## Material shown:
········

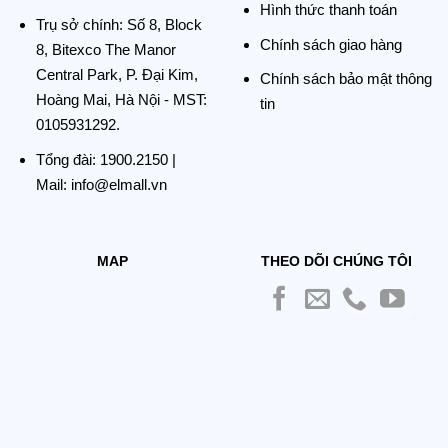
Hình thức thanh toán
Trụ sở chính:
Số 8, Block
Chính sách giao hàng
8, Bitexco The Manor
Central Park, P. Đại Kim,
Chính sách bảo mật thông
Hoàng Mai, Hà Nội - MST:
tin
0105931292.
Tổng đài:
1900.2150
|
Mail: info@elmall.vn
MAP
THEO DÕI CHÚNG TÔI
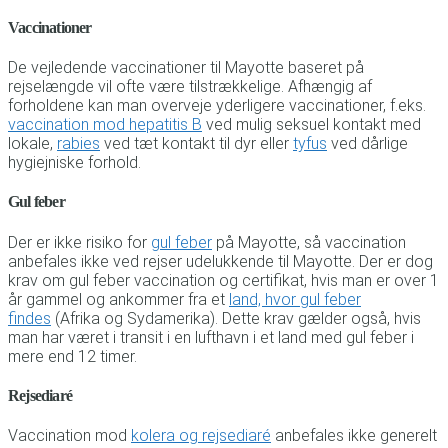
Vaccinationer
De vejledende vaccinationer til Mayotte baseret på
rejselængde vil ofte være tilstrækkelige. Afhængig af
forholdene kan man overveje yderligere vaccinationer, f.eks.
vaccination mod hepatitis B
ved mulig seksuel kontakt med
lokale,
rabies
ved tæt kontakt til dyr eller
tyfus
ved dårlige
hygiejniske forhold.
Gul feber
Der er ikke risiko for
gul feber
på Mayotte, så vaccination
anbefales ikke ved rejser udelukkende til Mayotte. Der er dog
krav om gul feber vaccination og certifikat, hvis man er over 1
år gammel og ankommer fra et
land, hvor gul feber
findes
(Afrika og Sydamerika). Dette krav gælder også, hvis
man har været i transit i en lufthavn i et land med gul feber i
mere end 12 timer.
Rejsediaré
Vaccination mod
kolera og rejsediaré
anbefales ikke generelt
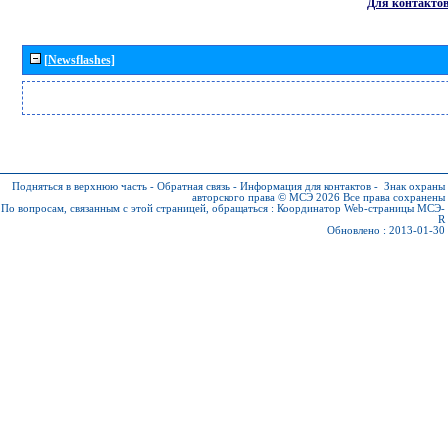
Для контакто
[Newsflashes]
Подняться в верхнюю часть
-
Обратная связь
-
Информация для контактов
-
Знак охраны
авторского права © МСЭ 2026
Все права сохранены
По вопросам, связанным с этой страницей, обращаться :
Координатор Web-страницы МСЭ-
R
Обновлено : 2013-01-30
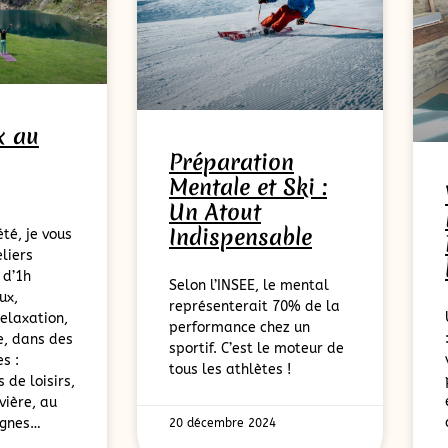
x au
Préparation
Mentale et Ski :
Un Atout
Indispensable
été, je vous
liers
 d’1h
Selon l’INSEE, le mental
ux,
représenterait 70% de la
relaxation,
performance chez un
e, dans des
sportif. C’est le moteur de
s :
tous les athlètes !
 de loisirs,
vière, au
agnes…
20 décembre 2024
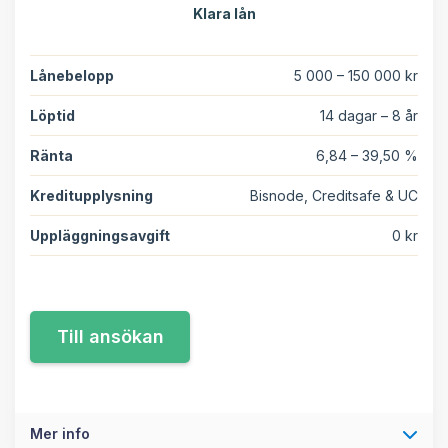
Klara lån
Lånebelopp
5 000 – 150 000 kr
Löptid
14 dagar – 8 år
Ränta
6,84 – 39,50 %
Kreditupplysning
Bisnode, Creditsafe & UC
Uppläggningsavgift
0 kr
Mer info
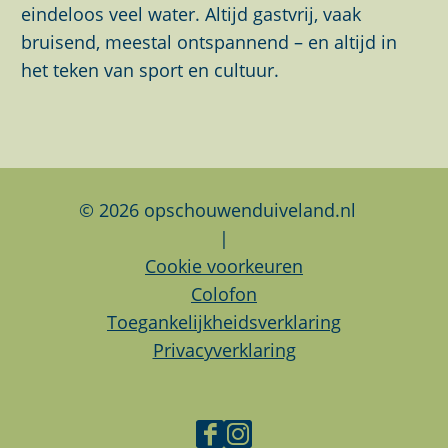
a
a
a
eindeloos veel water. Altijd gastvrij, vaak
g
g
g
bruisend, meestal ontspannend – en altijd in
i
i
i
het teken van sport en cultuur.
n
n
n
a
a
a
o
o
o
p
p
p
F
L
W
© 2026 opschouwenduiveland.nl
a
i
h
|
c
n
a
Cookie voorkeuren
e
k
t
Colofon
b
e
s
Toegankelijkheidsverklaring
o
d
A
Privacyverklaring
o
I
p
k
n
p
F
I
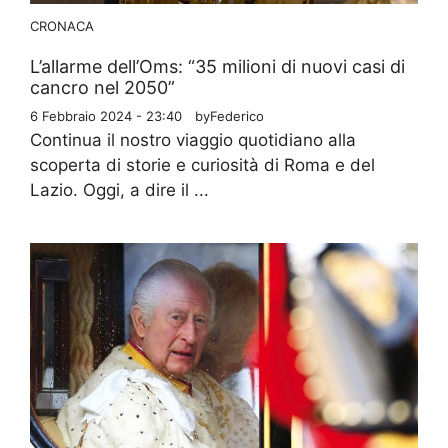
CRONACA
L’allarme dell’Oms: “35 milioni di nuovi casi di
cancro nel 2050”
6 Febbraio 2024 - 23:40
by
Federico
Continua il nostro viaggio quotidiano alla
scoperta di storie e curiosità di Roma e del
Lazio. Oggi, a dire il ...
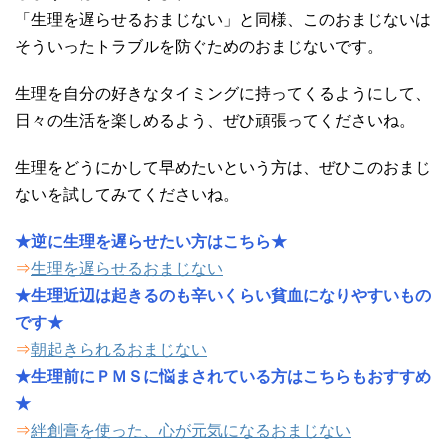
「生理を遅らせるおまじない」と同様、このおまじないは
そういったトラブルを防ぐためのおまじないです。
生理を自分の好きなタイミングに持ってくるようにして、
日々の生活を楽しめるよう、ぜひ頑張ってくださいね。
生理をどうにかして早めたいという方は、ぜひこのおまじ
ないを試してみてくださいね。
★逆に生理を遅らせたい方はこちら★
⇒
生理を遅らせるおまじない
★生理近辺は起きるのも辛いくらい貧血になりやすいもの
です★
⇒
朝起きられるおまじない
★生理前にＰＭＳに悩まされている方はこちらもおすすめ
★
⇒
絆創膏を使った、心が元気になるおまじない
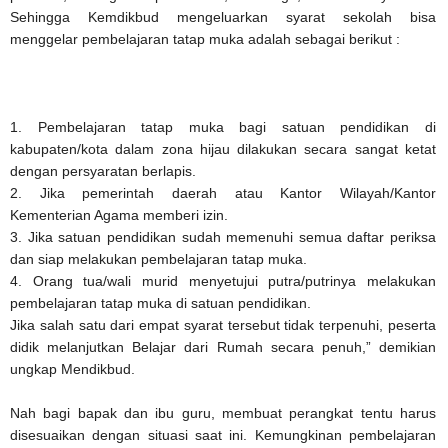
Sehingga Kemdikbud mengeluarkan syarat sekolah bisa
menggelar pembelajaran tatap muka adalah sebagai berikut :
1. Pembelajaran tatap muka bagi satuan pendidikan di
kabupaten/kota dalam zona hijau dilakukan secara sangat ketat
dengan persyaratan berlapis.
2. Jika pemerintah daerah atau Kantor Wilayah/Kantor
Kementerian Agama memberi izin.
3. Jika satuan pendidikan sudah memenuhi semua daftar periksa
dan siap melakukan pembelajaran tatap muka.
4. Orang tua/wali murid menyetujui putra/putrinya melakukan
pembelajaran tatap muka di satuan pendidikan.
Jika salah satu dari empat syarat tersebut tidak terpenuhi, peserta
didik melanjutkan Belajar dari Rumah secara penuh,” demikian
ungkap Mendikbud.
Nah bagi bapak dan ibu guru, membuat perangkat tentu harus
disesuaikan dengan situasi saat ini. Kemungkinan pembelajaran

········

## What the task requires:
Search the entries above for the string "Jika", and report each line where it occurs.

## Output below:
2. Jika pemerintah daerah atau Kantor Wilayah/Kantor
3. Jika satuan pendidikan sudah memenuhi semua daftar periksa
Jika salah satu dari empat syarat tersebut tidak terpenuhi, peserta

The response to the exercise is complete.